Antibiosis | Osteomyelitis

Antibiosis

Decisive for the antibiotic treatment of osteomyelitis is the detection of the pathogen at the affected site. In any case, a blood test should be performed, and if necessary, a puncture of fluid accumulations and abscesses at the osteomyelitic focus should be performed to determine the pathogen. In the best case, treatment with antibiotics is pathogen-specific, immediate and is administered intravenously.

In the acute inflammatory phase of osteomyelitis, it is crucial that the antibiotic is brought to the site of infection for a sufficiently long time. Furthermore, the concentration of the antibiotic at the site of action must be sufficient to kill the pathogen efficiently. As with any targeted antibiotic, it is important to test for resistance of the pathogen to various antibiotics in the best possible way.

Treatment with the antibiotic clindamycin has been shown to be beneficial because it effectively accumulates in the bone area and a complete cure of the disease can be achieved. Alternatively, an antibiotic treatment with penicillins (e.g. oxacillin, flucloxacillin) or cephalosporins can be used. As a rule, antibiotic therapy can be terminated when the rate of blood cell sedimentation (BSG, non-specific inflammation parameter) normalizes or when there are no symptoms.

Only targeted antibiotics prevent transitions to chronic osteomyelitis. In contrast, chronic osteomyelitis usually requires surgical intervention. As already described under Causes, endogenous – hematogenic osteomyelitis develops due to pathogens that are carried by the blood from a specific site of infection within the body into the bone marrow of a bone.They then settle there, which leads to abscess formation.

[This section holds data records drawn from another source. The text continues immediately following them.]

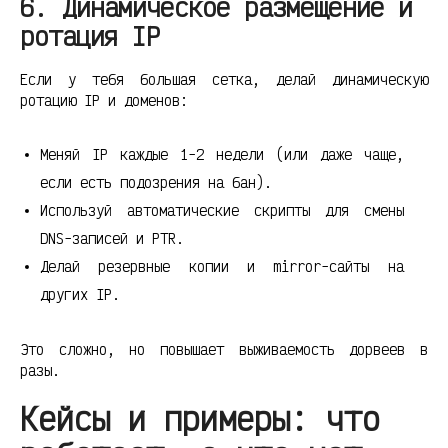
6. Динамическое размещение и
ротация IP
Если у тебя большая сетка, делай динамическую
ротацию IP и доменов:
Меняй IP каждые 1-2 недели (или даже чаще,
если есть подозрения на бан).
Используй автоматические скрипты для смены
DNS-записей и PTR.
Делай резервные копии и mirror-сайты на
других IP.
Это сложно, но повышает выживаемость дорвеев в
разы.
Кейсы и примеры: что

Abscesses are foci of pus which the body can intercept if the immune system is very good to good. Then they remain localized, while they often spread when the immune status is poor. As can be seen from this, the course of the disease depends on individual factors, such as the immune defence, but also on the age of the patient.

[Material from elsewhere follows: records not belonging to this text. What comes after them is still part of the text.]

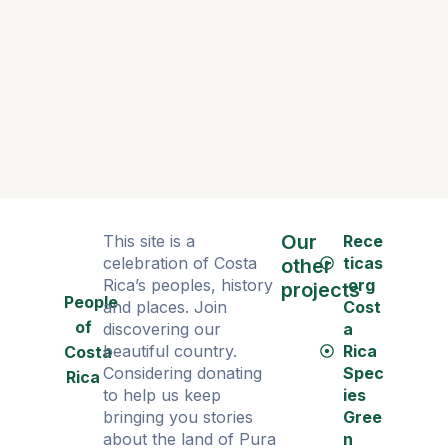
Reforest
árboles 
Our
This site is a
Rece
celebration of Costa
ticas
other
Rica’s peoples, history
.org
projects
People
and places. Join
Cost
of
discovering our
a
beautiful country.
Rica
Costa
Considering donating
Spec
Rica
to help us keep
ies
bringing you stories
Gree
about the land of Pura
n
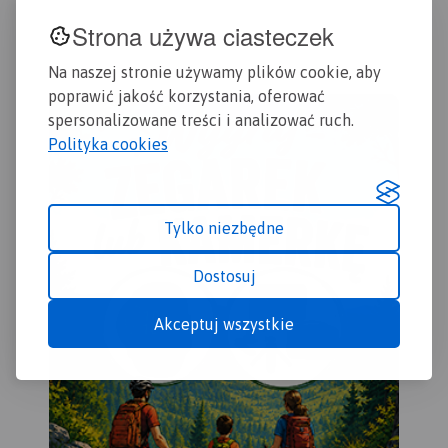
informacje dotyczące
wszystkie informacje
inf
Strona używa ciasteczek
Gdańska oraz opis
przydatne turyście. Podano
obs
ciekawych miejsc.
aktualne przebiegi szlaków
Wiś
Na naszej stronie używamy plików cookie, aby
pieszych, rowerowych,
się
poprawić jakość korzystania, oferować
konnych, nordic walking i
tury
spersonalizowane treści i analizować ruch.
konnych, łącznie z
row
kilometrażem.
obs
Polityka cookies
zac
na 
Fro
Tylko niezbędne
Dostosuj
Akceptuj wszystkie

In children up to the age of two years, blood vessels of the medullary cavity run directly from the metaphysis (= growth zone of the bone) through the cartilaginous epiphysis joint into the pineal gland (= end piece of the bone; transition to the joint). As a result, the pathogens can also penetrate into the joints and cause purulent joint effusions there, which in turn can cause severe joint damage and possibly even growth disorders. With increasing age, the blood supply to the epiphysis joint decreases in childhood and adolescence until it is no longer supplied with blood at all later on.

As a result, the infection of the bone marrow is then usually limited to the metaphysis, so that the joints are usually no longer affected. The hip joint is the exception to the rule, however, since there the metaphysis is included in the joint capsule. Therefore, the joint can also be affected here.

However, as soon as the end of the growth phase is reached, ossification of the cartilaginous components occurs. As a result, the protective boundary to the pineal gland joint is removed again. As a result, infections of the joints can reoccur in adults – similar to children up to two years of age.

In addition to the individually varying course of the disease, the virulence (= aggressiveness) of a pathogen also has an effect on the course of the disease. As a result, one and the same type of pathogen can, under certain circumstances, cause different severe types of the disease. The spectrum then ranges from a mild disease with mild symptoms to acute, sometimes life-threatening symptoms, or the chronic course in chronic osteomyelitis.

There are forms of endogenous – hematogenic osteomyelitis, which often have a chronic course. These are, for example, the so-called Brodie abscess, Paget’s disease or tuberculous osteomyelitis (see definition). Each of these diseases occurs very rarely compared to the other forms, but all of them have an individual clinical picture with very typical, individual disease patterns and courses.

According to scientific studies, endogenous osteomyelitis occurs predominantly in children and adolescents, with a specific incidence in the eighth year of life, usually after a general infection. Mostly the femur or tibia was affected by the disease. On average, boys seem to be affected by the disease more often than girls.

With regard to endogenous osteomyelitis in adulthood, it can be stated that this disease is rather rare. Similar to childhood and adolescence, men are affected more frequently than women. Endogenous hematogenic osteomyelitis in adulthood includes the long tubular bones (e.g. tibia) and the spine.